The Porsche Taycan debuted with a bang and immediately set the benchmark for performance electric vehicles. While it's not as quick and doesn't offer as much range as some other high-end competitors, no other EV on sale today handles as well or is as purely entertaining as the Taycan — Tesla Model S Plaid and its not really sub-2-second 0 to 60 mph time included. Taycan shoppers looking for ultimate driving dynamics (but without the Turbo's lofty price tag) will find what they're looking for in the new GTS trim. With the introduction of the Taycan GTS, Porsche now offers a GTS variant on all of its vehicles.
Porsche's GTS models slot in the middle of each vehicle's respective lineup and often offer a real sweet spot between performance and cost. Despite making less power than a Turbo, GTS models also tend to be the sportiest Porsche models outside of specialized GT-division models like the 911 GT3 and 718 Cayman GT4. Think of Turbo-badged models more in the vein of an ultimate grand tourer.

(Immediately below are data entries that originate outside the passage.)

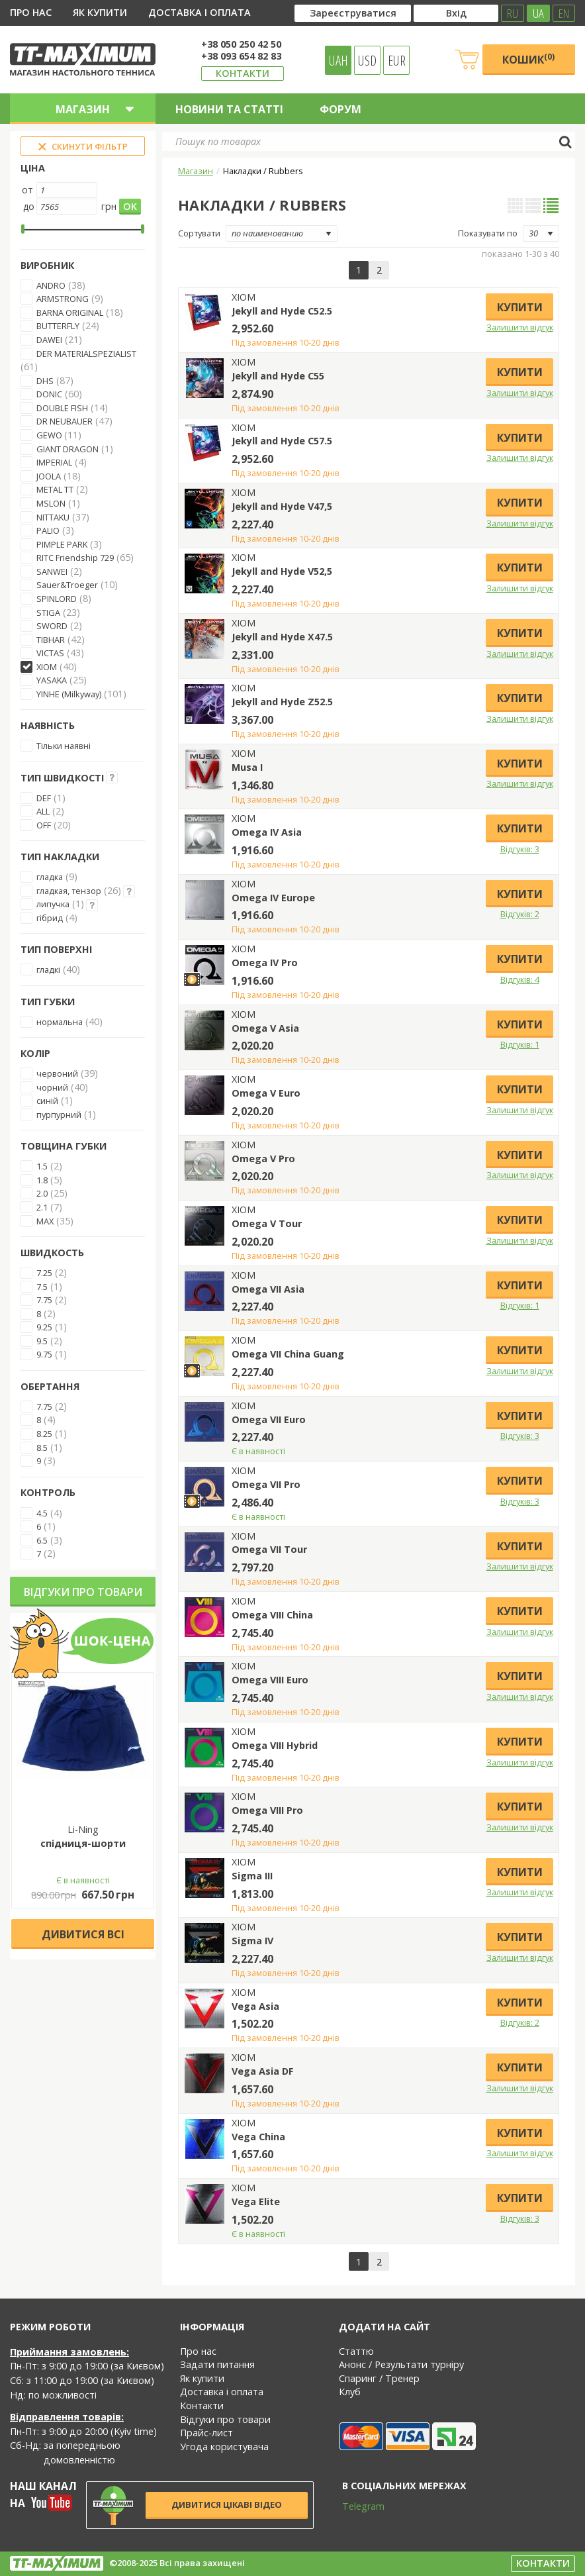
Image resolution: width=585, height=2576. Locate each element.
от (27, 189)
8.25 (44, 1434)
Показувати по (488, 233)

Before we get into how the GTS differs from other Taycans, we must note that the wagon version bears a unique moniker. While the wagon variant is known as the Cross Turismo for the Taycan 4, 4S, Turbo and Turbo S models, the new Sport Turismo nameplate is exclusive to the GTS. It's essentially the same as the Cross Turismo, but the wheel arches are painted instead of clad in black and the body sits slightly lower for improved handling.